- _WHAT TO WORK ON_:
Return, unchanged and with no pictures, the lines below from the very first through the one that contains "solicitud urgente ante la".

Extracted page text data
------------------------------------

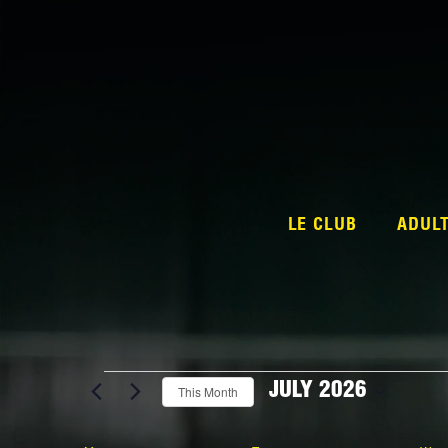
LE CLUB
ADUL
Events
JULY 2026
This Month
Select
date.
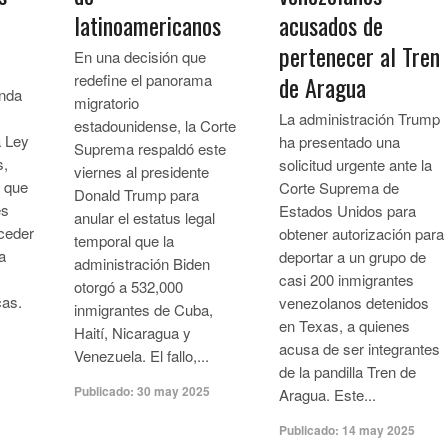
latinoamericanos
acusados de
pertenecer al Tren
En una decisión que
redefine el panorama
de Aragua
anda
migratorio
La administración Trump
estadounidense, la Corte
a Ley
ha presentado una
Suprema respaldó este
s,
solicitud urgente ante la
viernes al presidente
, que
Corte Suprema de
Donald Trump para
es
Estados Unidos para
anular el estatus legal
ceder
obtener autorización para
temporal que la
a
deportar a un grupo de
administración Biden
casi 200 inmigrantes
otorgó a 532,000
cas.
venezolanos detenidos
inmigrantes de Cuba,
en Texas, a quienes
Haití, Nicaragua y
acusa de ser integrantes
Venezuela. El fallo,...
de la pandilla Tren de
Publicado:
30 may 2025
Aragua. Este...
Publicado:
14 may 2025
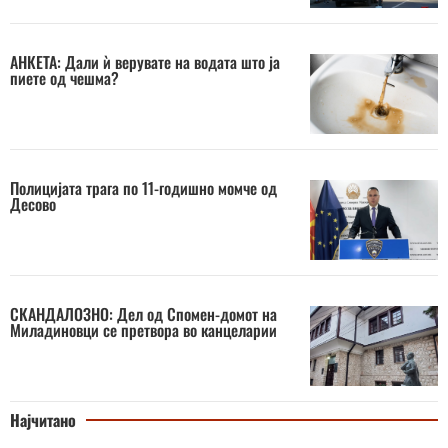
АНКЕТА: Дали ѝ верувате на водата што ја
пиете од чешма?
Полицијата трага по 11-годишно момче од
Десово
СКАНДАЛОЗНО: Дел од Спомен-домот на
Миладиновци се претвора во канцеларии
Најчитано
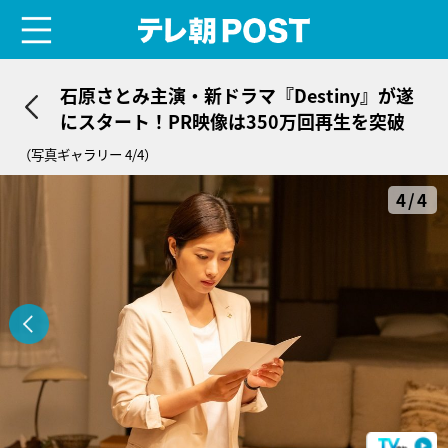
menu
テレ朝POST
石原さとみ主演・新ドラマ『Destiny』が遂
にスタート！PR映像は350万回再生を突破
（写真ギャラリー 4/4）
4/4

------------------------------------

- _ANSWER BOX_:
LE CLUB
ADUL
Events
JULY 2026
This Month
Select
date.
latinoamericanos
acusados de
pertenecer al Tren
En una decisión que
redefine el panorama
de Aragua
anda
migratorio
La administración Trump
estadounidense, la Corte
a Ley
ha presentado una
Suprema respaldó este
s,
solicitud urgente ante la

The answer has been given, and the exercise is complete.